- Opening Delimiter -

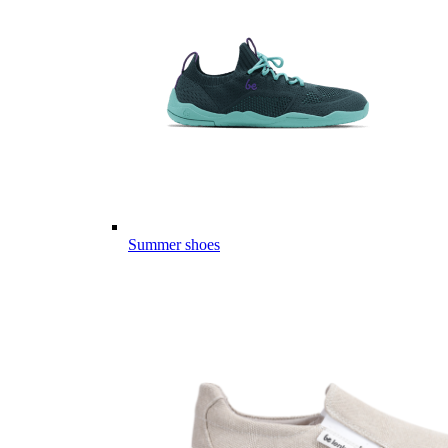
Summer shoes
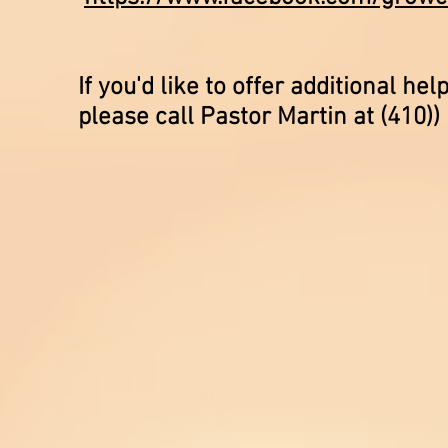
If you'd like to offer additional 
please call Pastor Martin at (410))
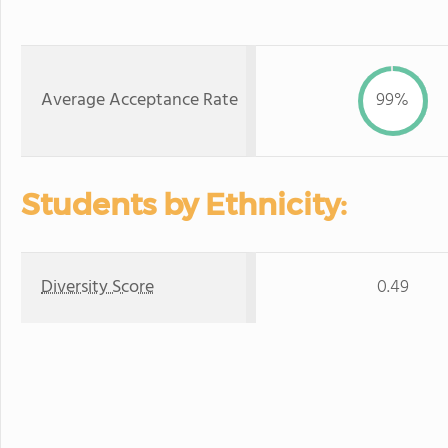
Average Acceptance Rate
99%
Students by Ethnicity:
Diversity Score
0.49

- Closing Delimiter -
- Opening Delimiter -

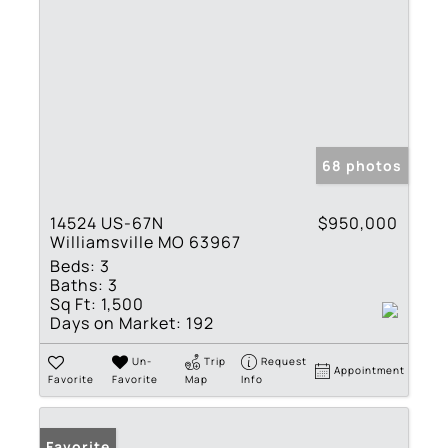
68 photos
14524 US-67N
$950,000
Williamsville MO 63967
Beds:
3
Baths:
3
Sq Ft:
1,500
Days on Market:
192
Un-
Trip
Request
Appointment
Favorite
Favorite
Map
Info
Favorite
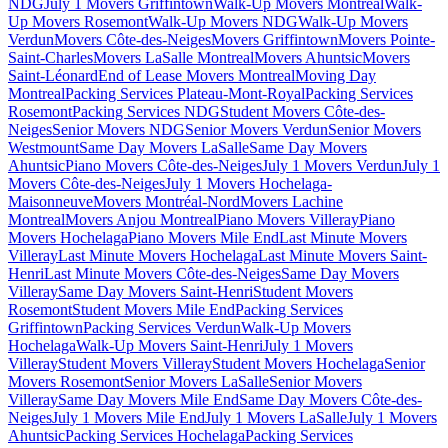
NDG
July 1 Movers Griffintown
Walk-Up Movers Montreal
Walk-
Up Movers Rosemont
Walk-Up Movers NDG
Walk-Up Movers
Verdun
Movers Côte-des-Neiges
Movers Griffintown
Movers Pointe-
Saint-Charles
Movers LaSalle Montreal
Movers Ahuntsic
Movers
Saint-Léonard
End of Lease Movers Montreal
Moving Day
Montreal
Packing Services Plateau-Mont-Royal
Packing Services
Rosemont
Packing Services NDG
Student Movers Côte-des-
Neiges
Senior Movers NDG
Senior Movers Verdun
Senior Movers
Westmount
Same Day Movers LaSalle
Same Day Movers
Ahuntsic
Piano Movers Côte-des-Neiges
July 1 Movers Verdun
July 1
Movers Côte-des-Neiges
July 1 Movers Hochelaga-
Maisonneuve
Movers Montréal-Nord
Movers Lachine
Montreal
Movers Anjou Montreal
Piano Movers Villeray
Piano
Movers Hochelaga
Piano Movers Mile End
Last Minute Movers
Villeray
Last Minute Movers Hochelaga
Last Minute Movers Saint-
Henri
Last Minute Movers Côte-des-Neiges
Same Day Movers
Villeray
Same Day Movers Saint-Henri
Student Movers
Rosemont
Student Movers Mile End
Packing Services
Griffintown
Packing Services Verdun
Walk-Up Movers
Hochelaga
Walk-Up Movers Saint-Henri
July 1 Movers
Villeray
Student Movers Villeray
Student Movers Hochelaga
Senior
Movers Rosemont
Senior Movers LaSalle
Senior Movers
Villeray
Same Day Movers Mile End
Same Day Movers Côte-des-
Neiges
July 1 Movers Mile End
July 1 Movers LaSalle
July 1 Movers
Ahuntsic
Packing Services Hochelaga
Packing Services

- Closing Delimiter -

Answer with one number only: how many lines of the entries above include the word "Piano"?

4